Heading here in summer, you’ll probably only see a trickle but after some heavy rain or a few consistent days of light rain, you’ll notice a heavy flow. Regardless of the volume of water at Clematis Falls, it’s normally always a pretty wet place as it’s mostly sheltered from the sun with huge sandstone cliffs surrounding the 20 metre waterfall.

The trail to Clematis Falls is easy, but a beauty. You’ll be able to checkout plenty of typical Australian native plants and trees while the occasional curious Wallaby checks you out.

Before starting the walk to Clematis Falls, it’s worth heading to the Botanic Gardens as you’ll be able to take a look at over 20 plants that are only found at the Grampians, then try to spot them out on your walk to the waterfall. This will also make you more vigilant and increase your chance of spotting some wildlife, such as Kangaroos, Lizards and Birds along the way.

Getting to Clematis Falls from Halls Gap

Clematis Falls is only about a 15 minute walk from the Halls Gap Recreation Reserve (..the Cricket Oval covered in Kangaroos). You can park at the reserve and walk around the back of the oval, there’s just one path that then leads into the bush and heads almost directly to the waterfall. It’s just over a kilometre from the oval.

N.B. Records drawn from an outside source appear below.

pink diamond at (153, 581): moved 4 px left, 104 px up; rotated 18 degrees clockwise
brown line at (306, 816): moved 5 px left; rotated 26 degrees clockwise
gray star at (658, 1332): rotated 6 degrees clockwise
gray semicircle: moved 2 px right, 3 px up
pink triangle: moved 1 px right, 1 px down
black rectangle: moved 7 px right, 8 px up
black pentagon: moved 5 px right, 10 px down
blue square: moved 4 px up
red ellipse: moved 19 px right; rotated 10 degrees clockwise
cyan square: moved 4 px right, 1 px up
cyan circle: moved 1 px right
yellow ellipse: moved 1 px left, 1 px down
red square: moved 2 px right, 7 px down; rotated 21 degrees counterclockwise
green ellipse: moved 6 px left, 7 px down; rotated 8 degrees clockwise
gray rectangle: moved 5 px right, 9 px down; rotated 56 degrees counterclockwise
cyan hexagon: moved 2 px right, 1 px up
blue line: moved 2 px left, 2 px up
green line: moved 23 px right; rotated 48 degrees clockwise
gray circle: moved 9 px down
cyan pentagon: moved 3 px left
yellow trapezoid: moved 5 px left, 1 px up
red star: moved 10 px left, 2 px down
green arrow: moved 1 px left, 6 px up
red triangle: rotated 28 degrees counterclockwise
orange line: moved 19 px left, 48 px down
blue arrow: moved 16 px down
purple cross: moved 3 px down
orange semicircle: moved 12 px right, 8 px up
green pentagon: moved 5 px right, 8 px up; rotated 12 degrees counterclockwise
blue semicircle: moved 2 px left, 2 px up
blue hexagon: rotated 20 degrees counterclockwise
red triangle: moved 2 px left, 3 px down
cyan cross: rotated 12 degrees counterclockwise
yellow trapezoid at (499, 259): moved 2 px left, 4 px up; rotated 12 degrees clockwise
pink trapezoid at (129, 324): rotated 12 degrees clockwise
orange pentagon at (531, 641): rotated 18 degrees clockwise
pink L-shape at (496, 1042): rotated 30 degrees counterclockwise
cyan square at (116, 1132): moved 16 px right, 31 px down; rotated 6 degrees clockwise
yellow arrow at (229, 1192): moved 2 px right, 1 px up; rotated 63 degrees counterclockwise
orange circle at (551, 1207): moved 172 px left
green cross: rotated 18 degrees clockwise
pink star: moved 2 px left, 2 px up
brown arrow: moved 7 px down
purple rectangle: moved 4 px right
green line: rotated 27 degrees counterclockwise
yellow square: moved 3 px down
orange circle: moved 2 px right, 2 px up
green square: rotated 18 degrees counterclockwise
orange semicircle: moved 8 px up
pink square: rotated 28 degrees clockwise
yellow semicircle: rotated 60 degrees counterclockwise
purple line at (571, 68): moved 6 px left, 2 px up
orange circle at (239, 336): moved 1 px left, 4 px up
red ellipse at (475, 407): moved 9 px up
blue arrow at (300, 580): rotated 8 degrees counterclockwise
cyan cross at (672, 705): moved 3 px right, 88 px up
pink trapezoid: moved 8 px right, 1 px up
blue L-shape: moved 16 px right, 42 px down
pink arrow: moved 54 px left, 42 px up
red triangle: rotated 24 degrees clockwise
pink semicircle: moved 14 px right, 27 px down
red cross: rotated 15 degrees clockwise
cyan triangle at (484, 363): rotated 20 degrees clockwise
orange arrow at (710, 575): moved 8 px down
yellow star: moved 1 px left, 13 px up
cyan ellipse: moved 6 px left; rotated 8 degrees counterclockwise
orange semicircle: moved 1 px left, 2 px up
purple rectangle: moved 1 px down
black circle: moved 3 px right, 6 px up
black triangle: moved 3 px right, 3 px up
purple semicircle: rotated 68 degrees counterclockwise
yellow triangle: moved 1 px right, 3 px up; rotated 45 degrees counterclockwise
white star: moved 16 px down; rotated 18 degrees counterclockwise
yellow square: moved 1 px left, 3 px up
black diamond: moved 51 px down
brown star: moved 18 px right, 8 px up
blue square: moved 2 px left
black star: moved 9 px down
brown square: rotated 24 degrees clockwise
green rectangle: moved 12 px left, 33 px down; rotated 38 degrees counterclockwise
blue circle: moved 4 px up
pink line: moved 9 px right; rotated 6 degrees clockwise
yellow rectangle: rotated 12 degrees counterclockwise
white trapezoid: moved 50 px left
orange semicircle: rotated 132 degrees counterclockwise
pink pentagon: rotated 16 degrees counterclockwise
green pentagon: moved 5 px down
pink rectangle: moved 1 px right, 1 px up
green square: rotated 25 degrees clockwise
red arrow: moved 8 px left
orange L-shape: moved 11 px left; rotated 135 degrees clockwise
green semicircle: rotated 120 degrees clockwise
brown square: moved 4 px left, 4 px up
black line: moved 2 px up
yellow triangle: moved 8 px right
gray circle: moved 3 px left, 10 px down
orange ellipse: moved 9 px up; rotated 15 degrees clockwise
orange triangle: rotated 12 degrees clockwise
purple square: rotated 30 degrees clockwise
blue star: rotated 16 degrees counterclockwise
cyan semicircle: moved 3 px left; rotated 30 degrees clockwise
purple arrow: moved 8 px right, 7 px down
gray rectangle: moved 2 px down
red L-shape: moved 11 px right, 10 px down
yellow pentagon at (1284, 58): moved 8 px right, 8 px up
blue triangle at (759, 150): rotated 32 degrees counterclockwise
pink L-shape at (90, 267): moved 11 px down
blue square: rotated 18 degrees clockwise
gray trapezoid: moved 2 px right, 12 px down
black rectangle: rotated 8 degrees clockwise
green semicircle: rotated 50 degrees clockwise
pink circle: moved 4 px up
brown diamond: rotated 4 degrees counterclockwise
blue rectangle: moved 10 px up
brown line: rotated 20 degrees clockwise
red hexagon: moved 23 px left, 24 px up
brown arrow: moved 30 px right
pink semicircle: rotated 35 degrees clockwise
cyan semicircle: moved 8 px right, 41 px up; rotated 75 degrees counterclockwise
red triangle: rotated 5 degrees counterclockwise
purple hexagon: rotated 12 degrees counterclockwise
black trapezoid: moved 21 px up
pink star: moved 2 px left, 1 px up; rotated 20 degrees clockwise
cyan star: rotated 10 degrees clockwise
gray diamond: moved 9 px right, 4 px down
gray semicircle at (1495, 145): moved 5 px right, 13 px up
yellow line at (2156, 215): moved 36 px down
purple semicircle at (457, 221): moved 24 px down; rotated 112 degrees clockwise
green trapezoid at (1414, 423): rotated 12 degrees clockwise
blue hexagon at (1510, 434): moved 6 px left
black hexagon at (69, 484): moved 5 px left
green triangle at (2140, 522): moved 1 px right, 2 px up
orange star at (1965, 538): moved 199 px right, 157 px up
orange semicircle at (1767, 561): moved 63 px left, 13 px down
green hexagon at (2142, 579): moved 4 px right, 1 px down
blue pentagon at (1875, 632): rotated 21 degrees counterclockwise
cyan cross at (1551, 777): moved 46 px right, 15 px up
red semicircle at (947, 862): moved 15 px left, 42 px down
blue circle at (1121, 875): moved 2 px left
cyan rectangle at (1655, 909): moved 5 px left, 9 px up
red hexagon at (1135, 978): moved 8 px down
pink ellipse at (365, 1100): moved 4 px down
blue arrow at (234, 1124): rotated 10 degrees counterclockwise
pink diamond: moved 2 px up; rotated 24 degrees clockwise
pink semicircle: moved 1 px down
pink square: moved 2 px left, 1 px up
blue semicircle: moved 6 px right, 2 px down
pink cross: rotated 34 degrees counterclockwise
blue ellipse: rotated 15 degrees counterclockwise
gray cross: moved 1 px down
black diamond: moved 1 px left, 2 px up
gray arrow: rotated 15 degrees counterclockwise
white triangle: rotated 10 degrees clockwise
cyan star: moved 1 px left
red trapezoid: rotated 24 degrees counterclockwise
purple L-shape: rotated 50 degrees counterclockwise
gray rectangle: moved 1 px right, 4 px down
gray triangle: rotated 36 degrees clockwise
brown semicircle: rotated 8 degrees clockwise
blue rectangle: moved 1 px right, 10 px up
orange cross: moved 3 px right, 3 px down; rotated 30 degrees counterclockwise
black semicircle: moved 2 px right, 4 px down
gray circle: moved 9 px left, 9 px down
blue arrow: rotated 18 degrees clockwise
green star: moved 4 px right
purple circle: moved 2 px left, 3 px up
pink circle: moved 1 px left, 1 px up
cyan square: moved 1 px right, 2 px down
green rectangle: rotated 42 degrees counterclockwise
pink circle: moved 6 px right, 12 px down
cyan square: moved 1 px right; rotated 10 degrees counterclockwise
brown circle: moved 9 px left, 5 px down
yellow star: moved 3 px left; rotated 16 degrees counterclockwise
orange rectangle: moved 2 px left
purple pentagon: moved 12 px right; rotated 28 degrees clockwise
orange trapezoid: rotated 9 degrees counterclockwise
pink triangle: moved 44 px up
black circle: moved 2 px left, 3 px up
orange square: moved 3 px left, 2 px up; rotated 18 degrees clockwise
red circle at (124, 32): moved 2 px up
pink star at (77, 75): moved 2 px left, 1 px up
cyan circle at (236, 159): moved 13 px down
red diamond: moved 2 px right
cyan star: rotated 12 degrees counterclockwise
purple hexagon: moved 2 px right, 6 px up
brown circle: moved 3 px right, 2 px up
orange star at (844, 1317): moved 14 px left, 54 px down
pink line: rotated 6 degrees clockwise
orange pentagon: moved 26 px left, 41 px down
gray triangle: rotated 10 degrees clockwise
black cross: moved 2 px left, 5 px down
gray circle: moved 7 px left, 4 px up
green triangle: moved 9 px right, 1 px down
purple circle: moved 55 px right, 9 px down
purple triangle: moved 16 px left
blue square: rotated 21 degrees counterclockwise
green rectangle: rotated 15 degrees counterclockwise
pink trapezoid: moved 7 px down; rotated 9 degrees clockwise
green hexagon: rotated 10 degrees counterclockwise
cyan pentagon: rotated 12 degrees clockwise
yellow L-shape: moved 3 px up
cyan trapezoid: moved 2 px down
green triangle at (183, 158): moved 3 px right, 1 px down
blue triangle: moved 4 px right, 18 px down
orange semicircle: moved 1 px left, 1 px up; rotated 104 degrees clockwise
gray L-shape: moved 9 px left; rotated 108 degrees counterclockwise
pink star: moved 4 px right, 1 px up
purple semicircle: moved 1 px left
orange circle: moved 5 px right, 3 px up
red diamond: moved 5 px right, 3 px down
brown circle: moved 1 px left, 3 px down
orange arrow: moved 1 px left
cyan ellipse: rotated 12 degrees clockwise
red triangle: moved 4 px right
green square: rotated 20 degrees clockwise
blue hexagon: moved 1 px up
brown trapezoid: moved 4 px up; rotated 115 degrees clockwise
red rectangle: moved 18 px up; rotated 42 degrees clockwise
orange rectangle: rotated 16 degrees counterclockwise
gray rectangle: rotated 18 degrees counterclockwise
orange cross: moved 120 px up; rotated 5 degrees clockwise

If you’re not just on a mission to get to Clematis Falls via the most direct route and have a couple of hours up your sleeve, then you’re in luck as you can take the long way round and head there when hiking the Chatauqua Peak Loop.

You can still start at the cricket oval and do the loop in reverse, otherwise the loop walk begins/finishes at the Botanic Gardens, heads over to Bullaces Glen, up to the stunning peak with a short ridge walk and back down the small mountain (200 metres elevation) to Clematis Falls. You even have the option of going around the peak to make the trail a little lighter on the legs and safer if you have young kids or clumsy friends along for the walk.

Camping at Clematis Falls

Camping isn’t allowed at Clematis Falls and even it was, it’s not an ideal location. The area doesn’t get a lot of a sun, due to the huge cliffs and there’s not a lot of flat ground or open space to set up a tent.

A good option is to head back into Halls Gap and either book a campsite at a caravan park or there are plenty of free campgrounds with-in a 20 minute drive.